Listed entries Start Marker

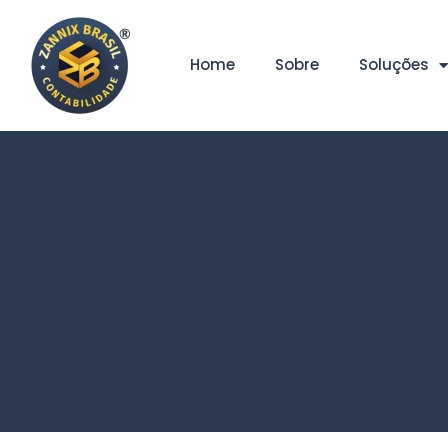
Home
Sobre
Soluções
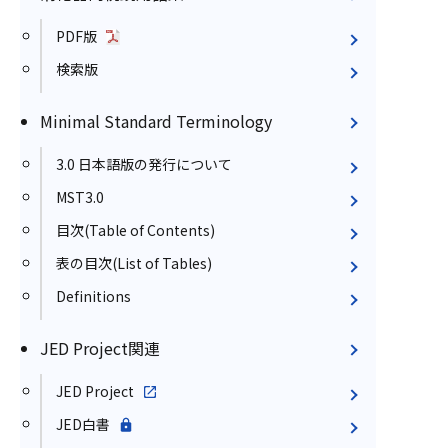
PDF版
検索版
Minimal Standard Terminology
3.0 日本語版の発行について
MST3.0
目次(Table of Contents)
表の目次(List of Tables)
Definitions
JED Project関連
JED Project
JED白書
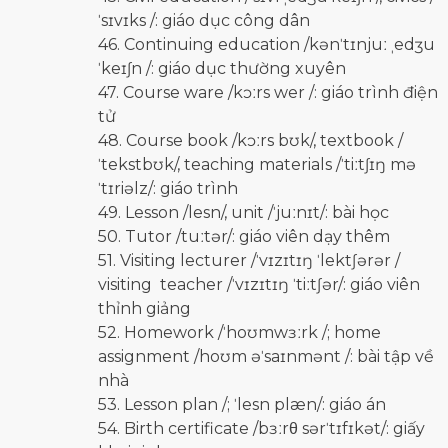
ˈsɪvɪks /: giáo dục công dân
46. Continuing education /kənˈtɪnjuː ˌedʒu
ˈkeɪʃn /: giáo dục thường xuyên
47. Course ware /kɔːrs wer /: giáo trình điện
tử
48. Course book /kɔːrs bʊk/, textbook /
ˈtekstbʊk/, teaching materials /ˈtiːtʃɪŋ mə
ˈtɪriəlz/: giáo trình
49. Lesson /lesn/, unit /ˈjuːnɪt/: bài học
50. Tutor /tuːtər/: giáo viên dạy thêm
51. Visiting lecturer /ˈvɪzɪtɪŋ ˈlektʃərər /
visiting teacher /ˈvɪzɪtɪŋ ˈtiːtʃər/: giáo viên
thỉnh giảng
52. Homework /ˈhoʊmwɜːrk /; home
assignment /hoʊm əˈsaɪnmənt /: bài tập về
nhà
53. Lesson plan /; ˈlesn plæn/: giáo án
54. Birth certificate /bɜːrθ sərˈtɪfɪkət/: giấy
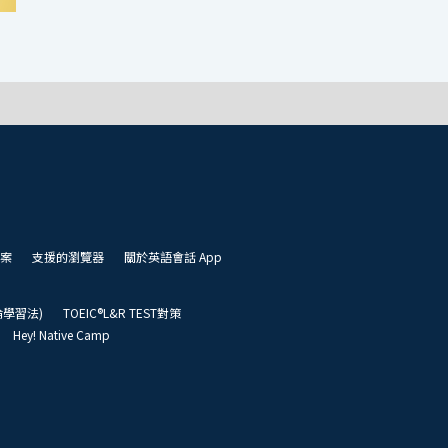
案
支援的瀏覽器
關於英語會話 App
凱倫學習法)
TOEIC®L&R TEST對策
Hey! Native Camp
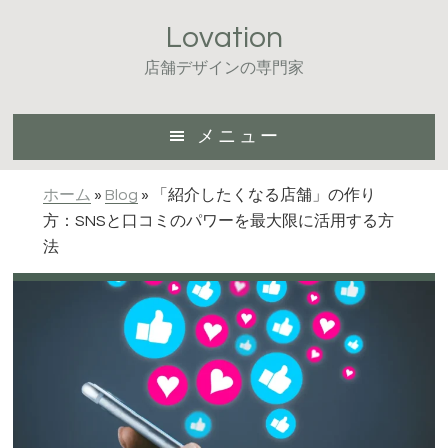
Skip
Skip
Skip
Lovation
to
to
to
main
primary
footer
店舗デザインの専門家
content
sidebar
メニュー
ホーム
»
Blog
»
「紹介したくなる店舗」の作り
方：SNSと口コミのパワーを最大限に活用する方
法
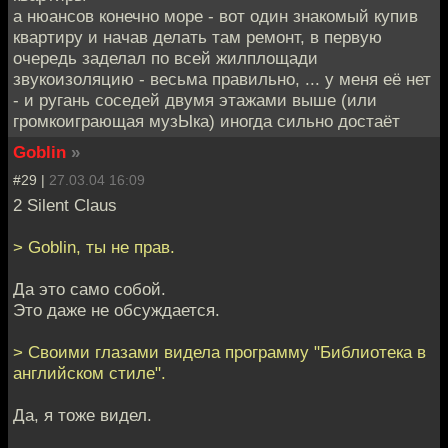
а нюансов конечно море - вот один знакомый купив
квартиру и начав делать там ремонт, в первую
очередь заделал по всей жилплощади
звукоизоляцию - весьма правильно, ... у меня её нет
- и ругань соседей двумя этажами выше (или
громкоиграющая музЫка) иногда сильно достаёт
Goblin
»
#29 |
27.03.04 16:09
2 Silent Claus
> Goblin, ты не прав.
Да это само собой.
Это даже не обсуждается.
> Своими глазами видела программу "Библиотека в
английском стиле".
Да, я тоже видел.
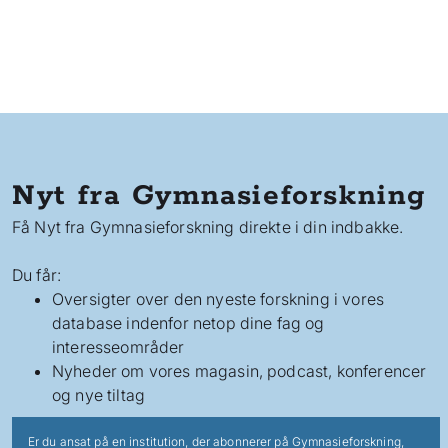
Nyt fra Gymnasieforskning
Få Nyt fra Gymnasieforskning direkte i din indbakke.
Du får:
Oversigter over den nyeste forskning i vores
database indenfor netop dine fag og
interesseområder
Nyheder om vores magasin, podcast, konferencer
og nye tiltag
Er du ansat på en institution, der abonnerer på Gymnasieforskning,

Listed entries End Marker

== Work request ==
The result should be a verbatim copy of the data, free of pictures.

== Exercise response ==
Home
Sobre
Soluções
PDF版
検索版
Minimal Standard Terminology
3.0 日本語版の発行について
MST3.0
目次(Table of Contents)
表の目次(List of Tables)
Definitions
JED Project関連
JED Project
JED白書
ˈsɪvɪks /: giáo dục công dân
46. Continuing education /kənˈtɪnjuː ˌedʒu
ˈkeɪʃn /: giáo dục thường xuyên
47. Course ware /kɔːrs wer /: giáo trình điện
tử
48. Course book /kɔːrs bʊk/, textbook /
ˈtekstbʊk/, teaching materials /ˈtiːtʃɪŋ mə
ˈtɪriəlz/: giáo trình
49. Lesson /lesn/, unit /ˈjuːnɪt/: bài học
50. Tutor /tuːtər/: giáo viên dạy thêm
51. Visiting lecturer /ˈvɪzɪtɪŋ ˈlektʃərər /
visiting teacher /ˈvɪzɪtɪŋ ˈtiːtʃər/: giáo viên
thỉnh giảng
52. Homework /ˈhoʊmwɜːrk /; home
assignment /hoʊm əˈsaɪnmənt /: bài tập về
nhà
53. Lesson plan /; ˈlesn plæn/: giáo án
54. Birth certificate /bɜːrθ sərˈtɪfɪkət/: giấy
案
支援的瀏覽器
關於英語會話 App
凱倫學習法)
TOEIC®L&R TEST對策
Hey! Native Camp
Skip
Skip
Skip
Lovation
to
to
to
main
primary
footer
店舗デザインの専門家
content
sidebar
メニュー
ホーム
»
Blog
»
「紹介したくなる店舗」の作り
方：SNSと口コミのパワーを最大限に活用する方
法
а нюансов конечно море - вот один знакомый купив
квартиру и начав делать там ремонт, в первую
очередь заделал по всей жилплощади
звукоизоляцию - весьма правильно, ... у меня её нет
- и ругань соседей двумя этажами выше (или
громкоиграющая музЫка) иногда сильно достаёт
Goblin
»
#29 |
27.03.04 16:09
2 Silent Claus
> Goblin, ты не прав.
Да это само собой.
Это даже не обсуждается.
> Своими глазами видела программу "Библиотека в
английском стиле".
Да, я тоже видел.
Nyt fra Gymnasieforskning
Få Nyt fra Gymnasieforskning direkte i din indbakke.
Du får:
Oversigter over den nyeste forskning i vores
database indenfor netop dine fag og
interesseområder
Nyheder om vores magasin, podcast, konferencer
og nye tiltag
Er du ansat på en institution, der abonnerer på Gymnasieforskning,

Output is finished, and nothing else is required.